1984 - Bugger Orwell, I Mean The REAL 1984

 Well, I have been crazily busy having worked 9 straight days so far, but I need to ease back a little.

Over the weekend, I was hit by that pain in the ass depression, I've been prone to for 21 years which hit's its high water point after my dispute with Sheffield Wargames Society in 2015.

Working like I have been is not the best way to deal with it, but thankfully I'm pretty much over it now and starting to look at gaming stuff again. I'm fortunate because I can see my mental state slipping when it crops up and I have mechanisms to cope with and learn from it.

I know I'm lucky to be able to do that, but it does leave me somewhat surly and unwilling to engage with people. 

But it does not stop me doing my job, because then it would have won. My days may be longer as I have to deal with my internal dialogue running a systems check, but better that than hide behind and because of depression.

But, I digress.

I'm mulling over whether I should add Russians to my Great Northern War project.
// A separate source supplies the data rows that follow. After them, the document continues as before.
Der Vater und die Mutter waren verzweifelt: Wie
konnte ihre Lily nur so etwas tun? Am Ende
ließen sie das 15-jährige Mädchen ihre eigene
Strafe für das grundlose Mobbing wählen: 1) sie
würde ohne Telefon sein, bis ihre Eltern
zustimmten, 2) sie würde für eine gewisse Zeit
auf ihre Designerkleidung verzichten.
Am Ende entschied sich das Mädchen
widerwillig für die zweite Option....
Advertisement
It has positive and negative aspects, and to be honest, I think the 80 units I have already commited to and commissioned are quite sufficient.
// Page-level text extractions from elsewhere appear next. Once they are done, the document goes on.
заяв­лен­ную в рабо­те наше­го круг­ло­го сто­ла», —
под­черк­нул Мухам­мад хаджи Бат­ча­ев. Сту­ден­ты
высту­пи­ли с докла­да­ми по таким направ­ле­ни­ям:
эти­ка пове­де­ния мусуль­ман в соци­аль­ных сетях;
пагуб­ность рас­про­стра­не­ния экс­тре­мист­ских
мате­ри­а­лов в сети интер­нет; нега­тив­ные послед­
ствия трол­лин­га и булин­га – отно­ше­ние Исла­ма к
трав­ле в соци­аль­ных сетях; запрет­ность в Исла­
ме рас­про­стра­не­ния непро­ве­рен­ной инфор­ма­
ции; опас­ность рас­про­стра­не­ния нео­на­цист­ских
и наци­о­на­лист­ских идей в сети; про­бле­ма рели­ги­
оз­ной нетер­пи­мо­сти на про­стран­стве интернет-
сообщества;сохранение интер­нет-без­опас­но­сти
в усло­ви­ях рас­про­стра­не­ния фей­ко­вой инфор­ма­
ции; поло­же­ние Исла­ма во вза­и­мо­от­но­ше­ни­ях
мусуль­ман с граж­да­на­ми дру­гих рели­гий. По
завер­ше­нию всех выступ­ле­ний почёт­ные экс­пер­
The nights are lengthening and as the shadows and ice begin to make their presences felt, I find myself drawn to some sci-fi gaming. I really don't want to go with anything too modern. Even if I don't go 100% old school, I will certainly decide on an old school set of figures or rules. 

I'm also looking for a sturdy, starship corridor system that can cover a 6x4 area (at least) for £300-£500. Reach out to me if you have one or know who makes one. It has to be 3D because that's how I roll.

Yet, as always, I digress...

I promised I'd tell more of my earlier years in the hobby, and I was reflecting as I showered this morning that 2024 is the 40th anniversary of what I think was the greatest period of my own gaming experience and moreover, probably the true high water mark of the gaming hobby. 

It was fucking brilliant...

Let me start to lay out this year.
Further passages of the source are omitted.